Advertising & Marketing

Best practices for long-term innovation success

Successful product launches depend on more than just strong buzz and sales at the starting line. In fact, long-term sales are what separate the winning innovations from those that fall short. However, sustaining growth is no easy feat, especially in a market where consumers are exposed to new experiences every day.

Sales for 55% of new products begin to slide as soon as their second year in the market. By year three, sales for 69% of new products have declined. This decline isn’t trivial, either; data from Nielsen’s recent How to Succeed in Years Two and Three report reveals that, among new products with declining sales, the majority see a sales dip of 30% or more following year one.
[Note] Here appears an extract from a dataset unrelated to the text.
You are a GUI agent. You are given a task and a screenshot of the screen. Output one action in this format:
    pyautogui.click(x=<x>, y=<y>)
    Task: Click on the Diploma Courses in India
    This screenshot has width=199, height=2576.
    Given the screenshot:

While the data seems discouraging, it does reveal clear patterns that separate the swimmers from the sinkers—giving credence to the idea that success is the product of careful planning, not luck. For example, many manufacturers tend to devote fewer resources and less marketing support to new products in year two because they assume that growth will remain stable or grow after year one.

In reality, the brands that grow are the ones that keep their media spend constant through the second year. According to Nielsen data, growing brands maintain 94% of their media spend in year two. Comparatively, brands that see sales declines tend to slash their second year spend by an average of nearly 80%.
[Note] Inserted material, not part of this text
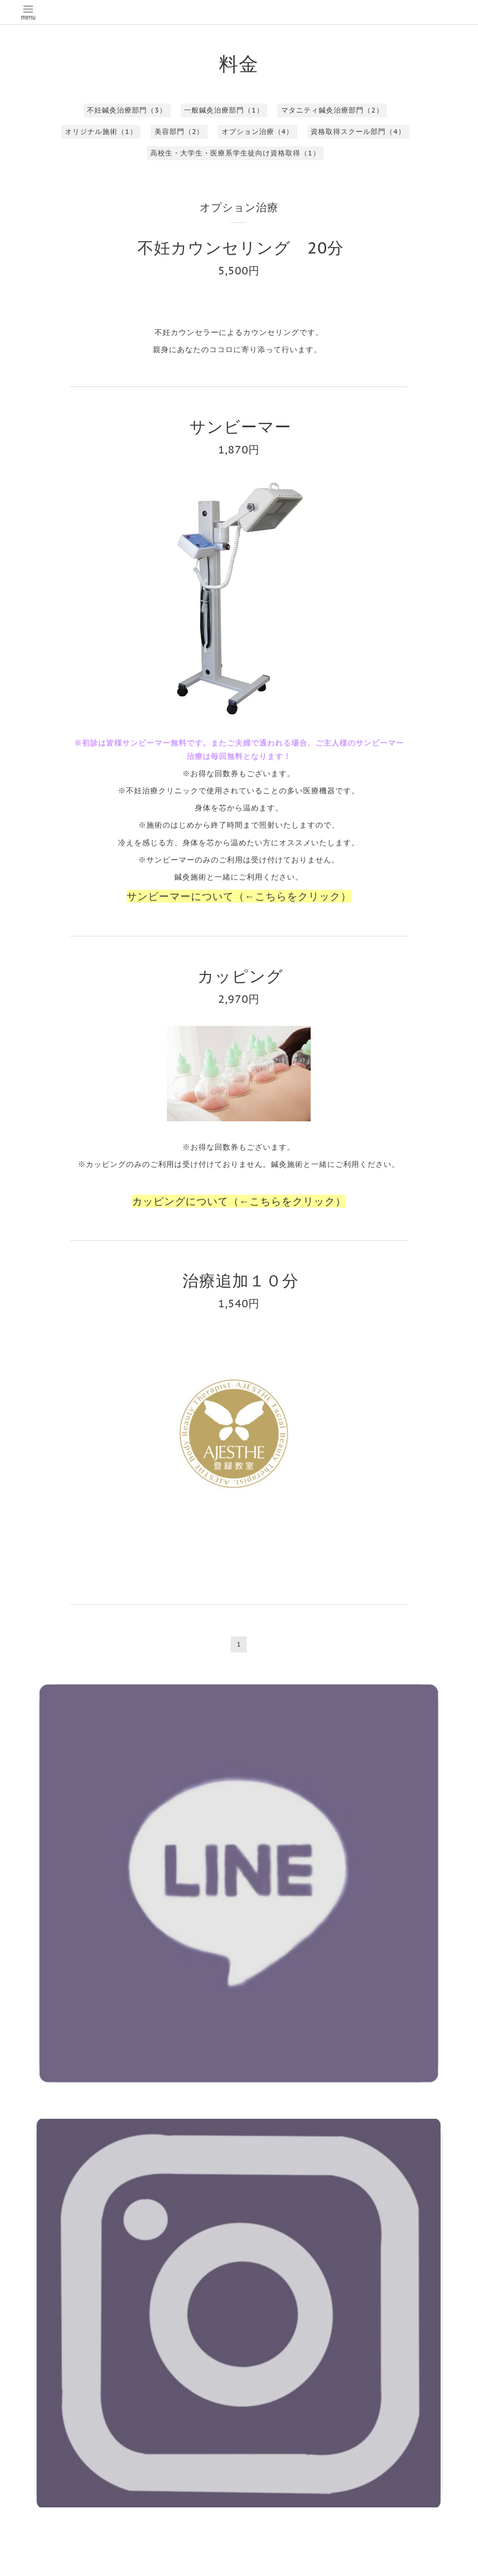 The image size is (478, 2576). I want to click on 高校生・大学生・医療系学生徒向け資格取得（1）, so click(235, 153).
Relatedly, brands must continue to drive awareness among new buyers, as trial (i.e., purchasing a product for the first time) is the primary driver of sales growth in year two. According to Nielsen research, new products must generate at least 80% of their first-year trial in year two to be successful over the longer term.

In some cases where budgets are limited, it may be necessary—and ultimately more profitable—to delay new launches in favor of providing the proper support to existing ones.

While it’s difficult to overstate the importance of multi-year marketing support plans, it’s still unlikely that all the advertising dollars in the world could make a fundamentally poor product successful in the long run. Since consumers “hire” products to perform “jobs” in their lives, manufacturers must ensure that their products fulfill real consumer needs or desires. Based on Nielsen’s Factors for Success data, new product concepts that don’t perform well on need/desire in pre-market research but launch anyway succeed only 41% of the time in the long term. In contrast, concepts that perform well on this measure enjoy a 70% success rate in market*. Companies that conduct concept tests—and improve their concepts according to consumer feedback—are much more likely to make desirable products and generate long-term success with consumers.